Monday, November 5, 2018

kelindan

Seminggu setelah Idul Fitri kemarin saya pulang ke Cimahi. Ah, kata pulang rasanya tidak terlalu tepat. Orangtua saya sudah tidak lagi tinggal di sana. Rumah tempat saya menghabiskan masa kecil hingga remaja juga sudah dijual. Saya hanya menumpang sekelebat di rumah kakak yang masih tinggal di sana.

Atas nama nostalgia, saya mengajak Zizi dan Kirana menyusuri jalan-jalan yang dulu sering saya lalui di kota ini. Seperti biasa, banyak yang berubah. Dulu, ia hanya bagian kecil dari Kabupaten Bandung yang sering dianggap pinggiran oleh penduduk Bandung. Orang Cimahi yang bersekolah di Bandung pasti kenyang diolok-olok (gurauan, tentu saja) karena tinggal di sini. Tampaknya, sekarang ia sudah jadi kota betulan.

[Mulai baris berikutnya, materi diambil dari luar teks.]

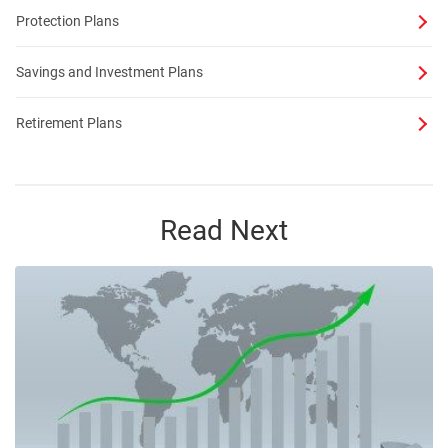
Protection Plans
Savings and Investment Plans
Retirement Plans
Read Next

Dari Pasar Baros, melaju ke arah Dustira, Pasar Antri, Bioskop Rio yang sekarang telah berubah jadi toko ponsel, Pasar Atas, Cibabat, Cimindi, dan putar balik ke arah alun-alun. Melewati beberapa gerai restoran waralaba baru, reruntuhan depot tempat bermain ding-dong, taman, stasiun kereta, tukang bakso langganan, warnet, kios rokok, tempat les Bahasa Inggris, telepon umum, bubur ayam di depan Alfamart, dan toko baju yang masih buka sejak puluhan tahun lalu dan entah kapan akan tutup.

Di perjalanan, bayangan tentang orang-orang yang pernah saya kenal di sini tentu bermunculan. Bersama si A makan di warung itu, bersama si B dan si C main Counter Strike di tempat itu, naik kereta ke Stadion Siliwangi untuk nonton Persib dengan si D, E, dan seterusnya. Beberapa dari mereka, saat ini masih tetap berkontak dan menjadi kawan baik saya. Tapi sebagian besar, sedihnya, saya tidak tahu lagi bagaimana kabarnya.

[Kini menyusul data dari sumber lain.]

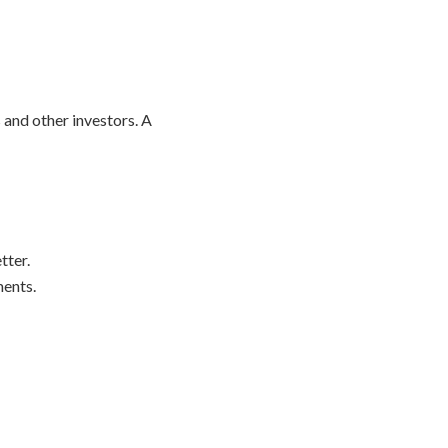
 and other investors. A
tter.
ents.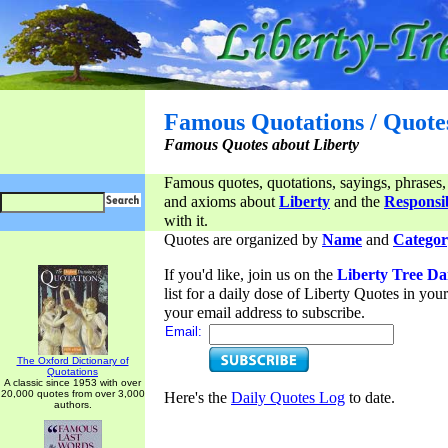
Famous Quotations / Quote
Famous Quotes about Liberty
Famous quotes, quotations, sayings, phrases,
and axioms about
Liberty
and the
Responsib
with it.
Quotes are organized by
Name
and
Categor
If you'd like, join us on the
Liberty Tree Da
list for a daily dose of Liberty Quotes in yo
your email address to subscribe.
Email:
The Oxford Dictionary of
Quotations
A classic since 1953 with over
20,000 quotes from over 3,000
Here's the
Daily Quotes Log
to date.
authors.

Hidup itu ternyata aneh juga. Di suatu waktu, rute hidup kita pernah berkelindan dengan jalan hidup orang lain. Kita mengisi waktu bersama, bercengkerama, berkawan akrab, berkomunikasi intens. Tapi kemudian, karena satu dan lain hal, kelindan itu terurai. Kita dan mereka kembali menjadi orang asing. Sementara kelindan hidup itu terus terjadi, berulang-ulang menjadi siklus.

"Bapak, Nana laparrrr," katanya tiba-tiba, membuyarkan lamunan. Saya bawa mereka ke arah McDonald's di daerah Sangkuriang yang konon baru dibuka. Kemajuan pesat ada McD di Cimahi, batin saya. Sembari mengunyah cheeseburger, saya mengamati wajah anak saya yang luar biasa polos itu. Mulut dan pipinya belepotan saos tomat dan bumbu kentang goreng. Lucu sekali.

Suatu hari nanti, apakah saya akan menjadi orang asing baginya?